Elliott vs. BHP
Charles Asubonten, CPA, CFA
CEO of Capital Hill Ventures, Author -- "WHAT THE CFO WANTS YOU TO KNOW - How You Create Value." Fmr CFO of CalPERS. Member at Bretton Woods Committee. Qualified Financial Expert
By Charles Asubonten, CPA, CFA (a/)
Elliott has launched a value creation effort (The BHP Shareholder Value Unlock Plan) to get BHP management to increase the firm’s value by undertaking the following:
1) Stop its dual-listing and maintain only one listing in Australia
2) Carve out its US petroleum business and list it on the NYSE
3) Return more money to shareholders
BHP has responded by stating that the actions Elliot has put forward are only financial engineering, and hence will not create value in the long-term.
It is fair to provide an assessment to ascertain the validity of the proffered claims:
A) Dual Listing
While there are costs associated with dual-listing, the resource industry has reaped substantial benefits from dual listing as it is able to keep its core investors in jurisdictions where natural resource investing is de rigueur, and also benefit from “outside” investors who add natural resources to their portfolios for diversification and momentum benefits. Dual listing provides better chances in the event of capital raisings (it offers BHP a diverse investor base). Having already spent on such listings awhile back, BHP only stands to benefit in the future, should the need for equity infusion were to arise. It is fair to point out that the exercise to deregister the Plc and infuse it into Ltd would be very time consuming for management (to say the least about internal Australian approvals that BHP would have to go through), which will detract management from value creation, exactly what Elliott is clamoring for in the first place. Elliott’s assertion that Plc has traded at an average 12.7% discount to Ltd since inception of the dual listing in 2001 shows that there are no arbitrage opportunities (beneficial trading opportunities) between those 2 entities as the discount is explained by the franking credits on Ltd, any economic asymmetry as proffered appears to have been factored into the valuations of the two entities (in other words, any disadvantage accruing from economic incongruity is made up for by fiscal regimes, existing in the different jurisdictions). Elliott’s proposal for management to create a unified BHP to be incorporated in England & Wales and become tax resident in Australia would do less to minimize the so-called inefficiencies that Elliott alludes to in BHP’s current arrangement. BHP’s assertion that the costs of that exercise (following Elliott’s DLC structure) would outweigh the benefits has merits.
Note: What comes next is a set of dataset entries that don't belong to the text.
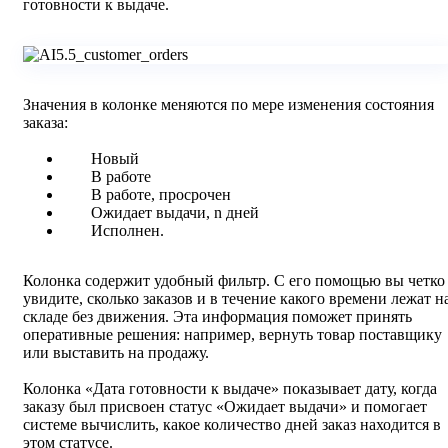
готовности к выдаче.
Значения в колонке меняются по мере изменения состояния
заказа:
Новый
В работе
В работе, просрочен
Ожидает выдачи, n дней
Исполнен.
Колонка содержит удобный фильтр. С его помощью вы четко
увидите, сколько заказов и в течение какого времени лежат н
складе без движения. Эта информация поможет принять
оперативные решения: например, вернуть товар поставщику
или выставить на продажу.
Колонка «Дата готовности к выдаче» показывает дату, когда
заказу был присвоен статус «Ожидает выдачи» и помогает
системе вычислить, какое количество дней заказ находится в
этом статусе.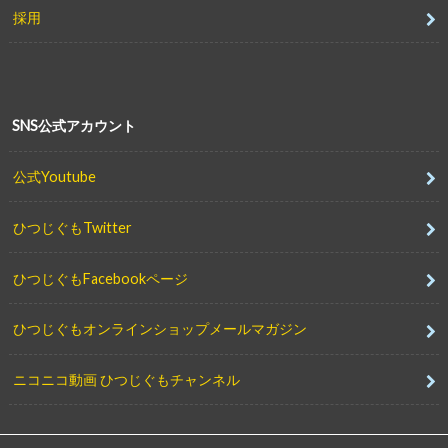
採用
SNS公式アカウント
公式Youtube
ひつじぐもTwitter
ひつじぐもFacebookページ
ひつじぐもオンラインショップメールマガジン
ニコニコ動画 ひつじぐもチャンネル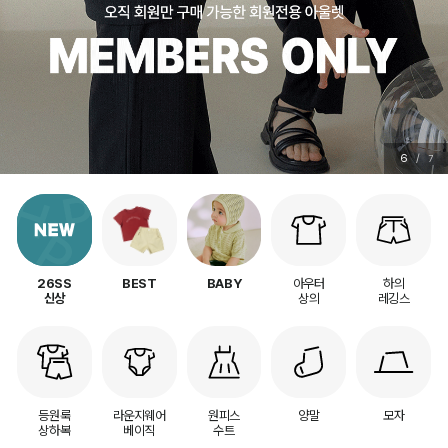
7
/
7
아우터
하의
26SS
BEST
BABY
상의
레깅스
신상
등원룩
라운지웨어
원피스
양말
모자
상하복
베이직
수트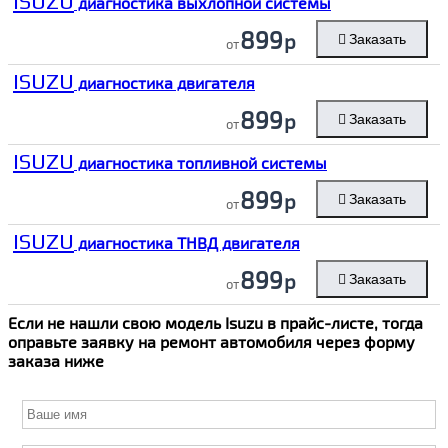
ISUZU
диагностика выхлопной системы
899
р
Заказать
от
ISUZU
диагностика двигателя
899
р
Заказать
от
ISUZU
диагностика топливной системы
899
р
Заказать
от
ISUZU
диагностика ТНВД двигателя
899
р
Заказать
от
Если не нашли свою модель
Isuzu
в прайс-листе, тогда
оправьте заявку на ремонт автомобиля через форму
заказа ниже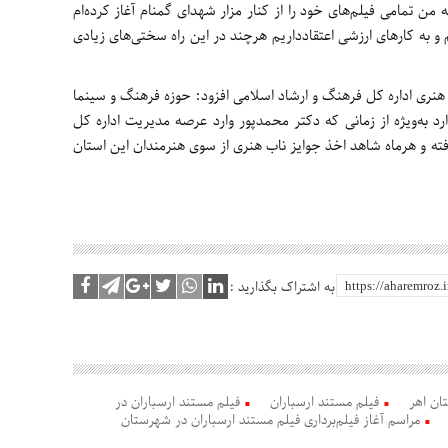
ه من تمامی فیلم‌های خود را از کنار مزار شهدای گمنام آغاز کرده‌ام
و به کارهای ارزشی اعتقادداریم هرچند در این راه سختی‌های زیادی
ری اداره کل فرهنگ و ارشاد اسلامی افزود: حوزه فرهنگ و سینما
 به‌ویژه از زمانی که دکتر محمدپور وارد عرصه مدیریت اداره کل
ته و هرماه شاهد اخذ جوایز ناب هنری از سوی هنرمندان این استان
به اشتراک بگذارید :
ان اهر
فیلم مستند ارسباران
فیلم مستند ارسباران در
مراسم آغاز فیلم‌برداری فیلم مستند ارسباران در شهرستان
B) Demerging the US Petroleum business and listing it on NYSE
Mining and Oil & Gas (Oil) have been known to have diversification benefits to each other as they used to be negatively correlated. More importantly, it is worth stating that these diversification benefits no longer exist as minerals, especially, iron ore, appear to behave in tandem with oil (the global economy is no longer what it used to be! QEs, minerals as speculative financial instruments, etc. have decoupled the market structure of commodities where market clearing price was just an interplay between physical demand and supply); hence evaporating any diversification benefits. Given that both resources -- mining and oil appear to be inversely correlated with the US dollar (a proxy for the economy), separating oil from BHP mining business may have some benefits to shareholders as the “natural” diversification benefits seem to be waning in current market conditions, which will support Elliott’s position for carving out the oil business (it is worth noting that the correlation between the dollar and commodities is even questionable in current market conditions). However, as both resources are struggling at this time in the global economy, carving out the US petroleum business as a stand-alone entity may not be a value accretive move. Given Dr. Andrew Mackenzie’s deep experience in these sectors, having spent several years at BP (including a stint in Investor Relations) and Rio Tinto prior to his BHP assignment, if he cannot deliver value from both businesses in the portfolio (through synergies), perhaps such benefits may not exist even on a separated basis – supporting the thesis that value from oil to BHP hinges more on market conditions than lack of management focus. Can shareholders risk a stand-alone US petroleum business with abysmal returns?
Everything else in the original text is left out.